French colonialism was quite bloody, with no tolerance toward attempts of liberty. Only in Algeria alone the French army killed 1.5 million Algerians (almost entirely civilians) to suppress attempts at freedom between 1954 and 1962. In Cameroon, French soldiers killed over 400,000 Bamileke tribesmen in Cameroon between 1948 and 1971. More recently, in 1994, France supported the massacre of more than 500,000 Tutsi tribesmen in Rwanda.

In addition to the bloody massacres and military suppression, French colonial strategy was built on implanting the belief in African societies that French culture and language were superior to local ones. Christianity likewise was introduced as the true religion through government-supported missionary activity. French colonialism had the objective of "civilizing the Africans" and "showing them the true path."

African ‘independence,’ French neo-colonialism

During the first episode of French colonialism, local military and political organizations had no power to assert themselves against French military strength and brutal suppression. However, all this changed after World War II when French military power was eradicated by the Germans in Europe in a matter of days. Following World War II, French military dominance and its "reputation" in West Africa started to perish. That was when the West African countries declared independence from France one after the other. By the late 1960s, almost every former French colony in West Africa was independent. Well, on the face of it.

But then, France found a new type of colonial dominance. Firstly, in all the former French colonies, French was now the single and "superior" lingua Franca. So, the West African people with a number of different local native languages had a handy common language, diligently taught in a French-engineered education system. Secondly, the French-designed educational curricula had given the impression to all West Africans that French culture was superior to the local ones. Thirdly, the French colonial administrators had established an economic and political system where all roads led to Paris. Fourth, West African nations had long forgotten how to run an independent state really independently. Fifth, they didn’t have a well-trained military. Sixth, the economies were undeveloped, badly poor and dependent on France. It was so much so that the Anglo-Saxon-influenced economists Daron Acemoğlu and James Robinson published research that suggested that the economies of former French colonies did much worse than the former British colonies after independence. Seventh, the newly independent societies were politically highly fragmented, which made it almost impossible to make the necessary hard decisions.

Recent developments

West African countries remain among the poorest nations of the globe despite significant manpower and natural resources.
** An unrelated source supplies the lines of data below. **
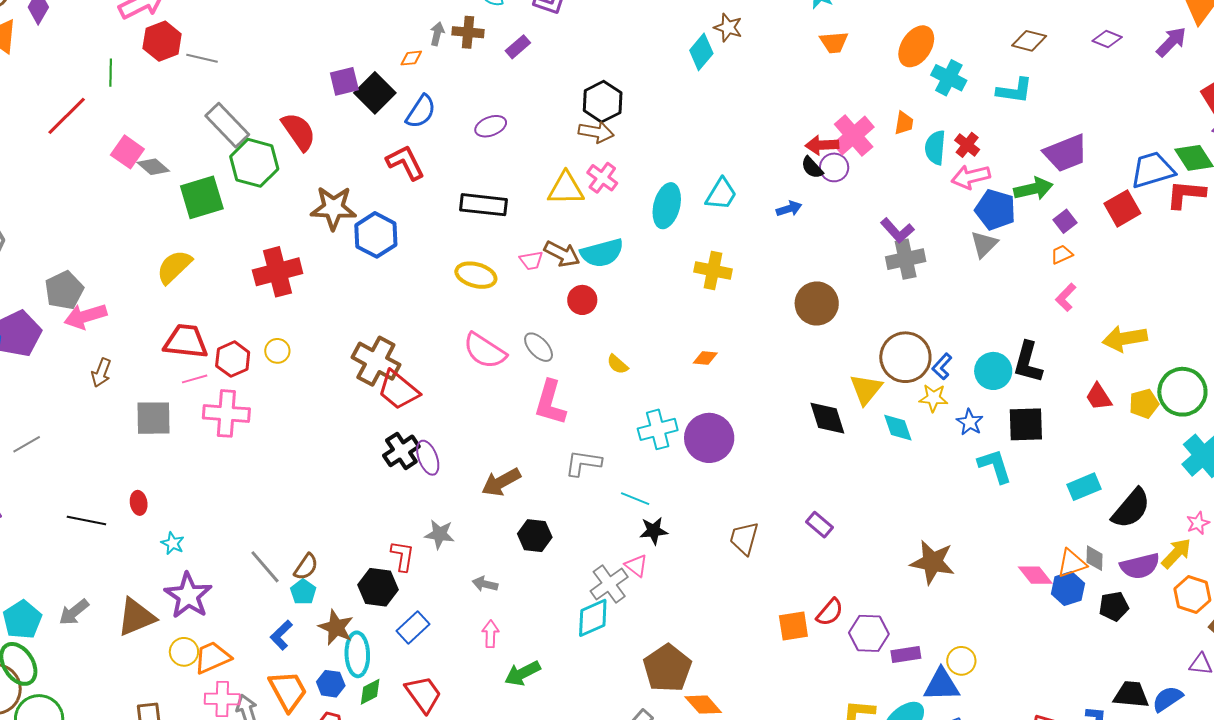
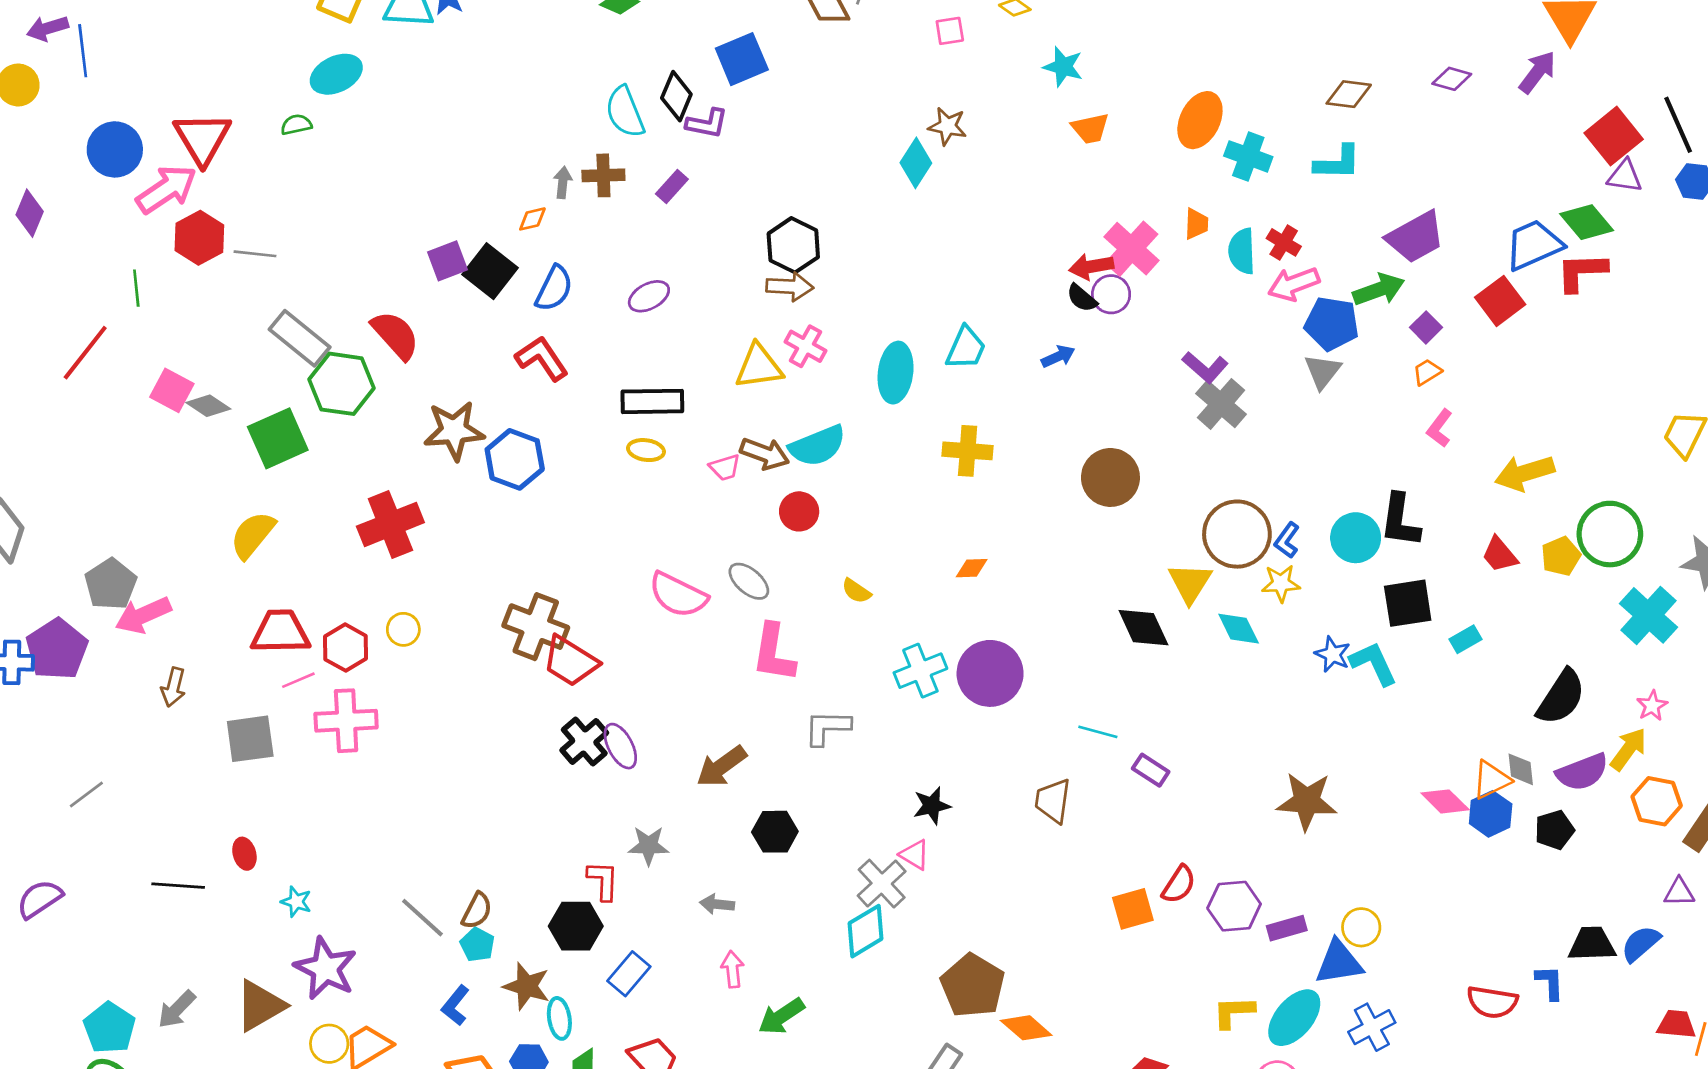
gray cross: (906, 259) -> (1221, 404), turned -30
yellow ellipse: (476, 275) -> (646, 450), moved, size x0.7
blue star: (970, 422) -> (1333, 654), moved
cyan rectangle: (1084, 487) -> (1466, 639), moved, size x0.7
cyan line: (635, 499) -> (1098, 732), moved
cyan ellipse: (357, 654) -> (559, 1018), size x0.7

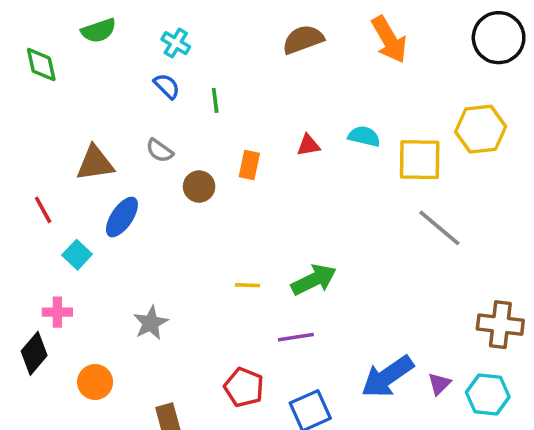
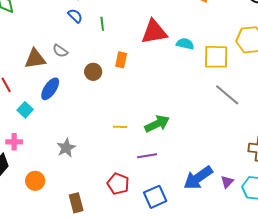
red triangle: (308, 145) -> (154, 32), moved, size x2.0
gray semicircle: (160, 151) -> (60, 51), moved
Moreover, political systems have remained highly unstable.

The freshly evolved French neo-colonialism did not need to dominate its former colonies by military means (which was highly costly) any more but rather with its economic and technological superiority. The West African countries even did not have an independent monetary system or central bank. Their currencies were rigidly pegged to the French franc through the so-called CFA (Communauté Financière Africaine/African Financial Community). Their official international reserves had to be kept in French francs and in France. The 14 West African members of the CFA zone lacked one of the first signs of national sovereignty: a domestic monetary system.

France used other ways to transfer wealth from its former colonies to France. For example, France used Niger’s uranium resources to become the biggest electricity exporter in Europe. Niger’s uranium made France produce about three-quarters of its electricity from nuclear energy. In return, according to a recent academic research paper by myself, Saim Karabulut and Ali Osman Karcı, France paid Niger less than 3% of the economic value generated from Niger’s uranium.

All these are the core of today’s political trauma in West Africa and anti-French sentiment.